> Action item: Among the lines below, which ones contain the word "rebote"? Copy every such line.

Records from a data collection

◇ ◇ ◇

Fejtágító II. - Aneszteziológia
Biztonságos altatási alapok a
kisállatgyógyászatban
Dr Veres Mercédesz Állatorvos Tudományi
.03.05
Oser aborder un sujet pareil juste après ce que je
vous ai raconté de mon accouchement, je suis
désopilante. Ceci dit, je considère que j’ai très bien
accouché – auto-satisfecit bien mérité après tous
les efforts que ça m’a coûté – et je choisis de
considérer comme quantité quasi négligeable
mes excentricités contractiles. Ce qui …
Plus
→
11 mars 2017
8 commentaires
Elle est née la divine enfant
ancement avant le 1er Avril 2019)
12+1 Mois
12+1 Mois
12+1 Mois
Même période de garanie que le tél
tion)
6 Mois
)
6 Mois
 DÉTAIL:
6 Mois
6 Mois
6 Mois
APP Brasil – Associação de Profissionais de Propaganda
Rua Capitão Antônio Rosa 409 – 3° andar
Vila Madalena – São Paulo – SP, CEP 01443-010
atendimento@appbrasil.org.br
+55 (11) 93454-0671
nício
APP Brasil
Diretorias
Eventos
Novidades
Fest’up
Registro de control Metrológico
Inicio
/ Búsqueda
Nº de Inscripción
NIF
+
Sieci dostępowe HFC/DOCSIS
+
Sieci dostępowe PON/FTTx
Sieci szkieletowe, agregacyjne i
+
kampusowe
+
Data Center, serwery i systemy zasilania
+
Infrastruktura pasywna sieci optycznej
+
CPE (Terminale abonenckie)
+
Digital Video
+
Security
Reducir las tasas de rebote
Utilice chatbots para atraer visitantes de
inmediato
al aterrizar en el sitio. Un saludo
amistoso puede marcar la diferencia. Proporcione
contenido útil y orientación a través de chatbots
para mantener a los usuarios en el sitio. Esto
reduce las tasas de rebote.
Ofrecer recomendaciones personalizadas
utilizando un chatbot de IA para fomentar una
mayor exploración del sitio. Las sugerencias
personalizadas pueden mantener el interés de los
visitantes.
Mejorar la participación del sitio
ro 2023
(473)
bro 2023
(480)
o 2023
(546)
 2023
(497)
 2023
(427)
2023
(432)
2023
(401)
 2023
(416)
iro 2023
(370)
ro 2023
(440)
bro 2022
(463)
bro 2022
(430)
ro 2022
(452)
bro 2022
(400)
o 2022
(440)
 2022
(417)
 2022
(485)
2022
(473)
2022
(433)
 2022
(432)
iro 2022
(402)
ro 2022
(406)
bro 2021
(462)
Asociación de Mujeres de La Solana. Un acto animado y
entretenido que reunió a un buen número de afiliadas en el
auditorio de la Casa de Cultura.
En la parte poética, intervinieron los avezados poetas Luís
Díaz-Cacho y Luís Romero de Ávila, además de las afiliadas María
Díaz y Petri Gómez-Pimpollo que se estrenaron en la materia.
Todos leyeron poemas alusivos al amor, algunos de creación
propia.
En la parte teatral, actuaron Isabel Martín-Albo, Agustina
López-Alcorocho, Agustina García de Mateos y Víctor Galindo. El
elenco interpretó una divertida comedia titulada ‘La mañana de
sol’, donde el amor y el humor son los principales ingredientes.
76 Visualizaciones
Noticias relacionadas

◇ ◇ ◇

> Task result:
Reducir las tasas de rebote
reduce las tasas de rebote.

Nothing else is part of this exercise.